### LISTED ENTRIES ###

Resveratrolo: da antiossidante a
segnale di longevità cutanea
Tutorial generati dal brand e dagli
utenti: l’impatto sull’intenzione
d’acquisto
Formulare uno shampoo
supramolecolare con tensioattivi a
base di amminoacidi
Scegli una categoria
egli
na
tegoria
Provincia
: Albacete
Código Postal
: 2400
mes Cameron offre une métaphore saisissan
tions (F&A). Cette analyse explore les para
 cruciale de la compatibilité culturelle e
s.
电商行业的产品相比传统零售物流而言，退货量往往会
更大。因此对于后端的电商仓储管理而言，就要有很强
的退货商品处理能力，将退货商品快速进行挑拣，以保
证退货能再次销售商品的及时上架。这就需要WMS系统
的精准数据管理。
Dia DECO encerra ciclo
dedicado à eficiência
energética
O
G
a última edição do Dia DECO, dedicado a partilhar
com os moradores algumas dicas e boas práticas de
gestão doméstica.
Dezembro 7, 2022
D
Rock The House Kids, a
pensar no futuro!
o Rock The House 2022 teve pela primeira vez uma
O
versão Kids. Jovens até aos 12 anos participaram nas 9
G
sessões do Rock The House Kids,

###

DIRECTIONS
Would you show all lines of the material above that contain the word "dedicado"?

TASK OUTPUT
dedicado à eficiência
a última edição do Dia DECO, dedicado a partilhar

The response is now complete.